* [Exercise]: In the entries that follow, find the line containing "emergentes de la Universidad Pablo"; from there, copy every line exactly through the line containing "Durante la Jornada han mantenido".

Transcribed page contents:

***

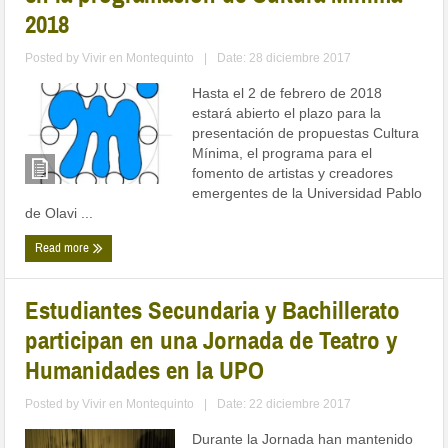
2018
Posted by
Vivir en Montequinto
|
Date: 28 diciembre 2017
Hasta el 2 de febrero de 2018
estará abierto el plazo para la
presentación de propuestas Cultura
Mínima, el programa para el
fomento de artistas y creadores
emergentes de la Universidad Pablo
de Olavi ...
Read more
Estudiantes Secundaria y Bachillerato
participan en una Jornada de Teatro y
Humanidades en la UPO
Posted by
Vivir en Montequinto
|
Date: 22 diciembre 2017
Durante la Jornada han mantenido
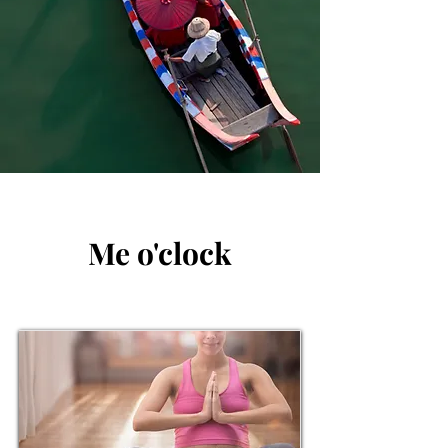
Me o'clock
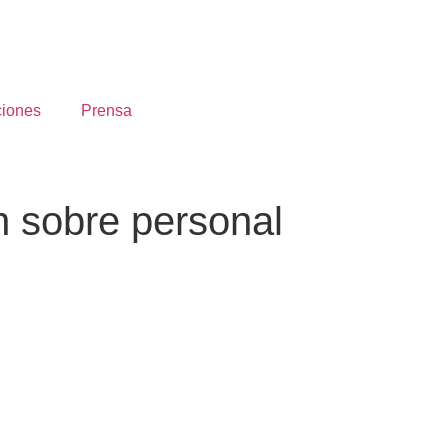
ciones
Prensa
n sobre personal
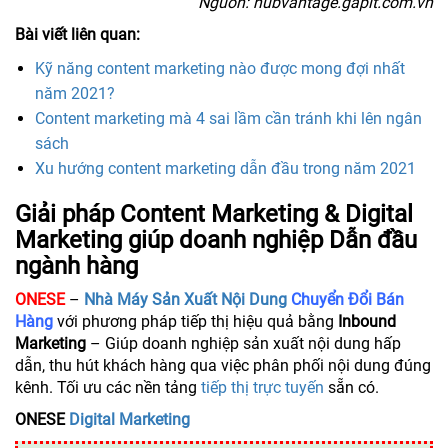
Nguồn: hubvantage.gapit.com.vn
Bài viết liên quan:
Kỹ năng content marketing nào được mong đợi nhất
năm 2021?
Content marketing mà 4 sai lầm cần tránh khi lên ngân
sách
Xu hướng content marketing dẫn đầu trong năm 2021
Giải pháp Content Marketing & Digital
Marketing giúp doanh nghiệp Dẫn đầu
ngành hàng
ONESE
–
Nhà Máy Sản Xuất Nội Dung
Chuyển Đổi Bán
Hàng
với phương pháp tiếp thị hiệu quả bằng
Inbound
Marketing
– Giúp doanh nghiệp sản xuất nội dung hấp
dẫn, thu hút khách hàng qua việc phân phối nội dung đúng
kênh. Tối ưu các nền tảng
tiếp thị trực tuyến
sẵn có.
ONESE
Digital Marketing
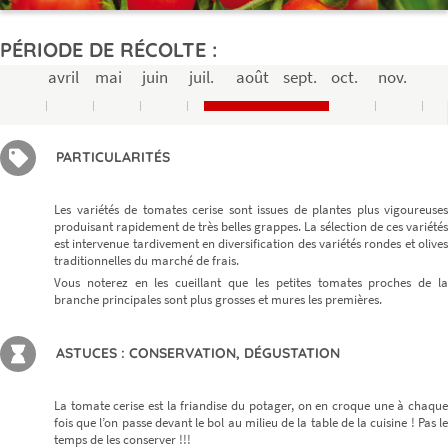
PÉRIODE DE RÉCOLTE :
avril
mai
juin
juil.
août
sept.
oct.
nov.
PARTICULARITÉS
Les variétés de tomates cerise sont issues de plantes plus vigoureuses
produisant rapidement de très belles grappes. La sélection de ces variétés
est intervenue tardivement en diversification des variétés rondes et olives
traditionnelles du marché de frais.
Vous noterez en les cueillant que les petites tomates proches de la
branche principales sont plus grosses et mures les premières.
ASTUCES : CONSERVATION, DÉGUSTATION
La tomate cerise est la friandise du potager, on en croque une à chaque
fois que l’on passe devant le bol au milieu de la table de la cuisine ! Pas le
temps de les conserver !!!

***

* [Output for this task]:
emergentes de la Universidad Pablo
de Olavi ...
Read more
Estudiantes Secundaria y Bachillerato
participan en una Jornada de Teatro y
Humanidades en la UPO
Posted by
Vivir en Montequinto
|
Date: 22 diciembre 2017
Durante la Jornada han mantenido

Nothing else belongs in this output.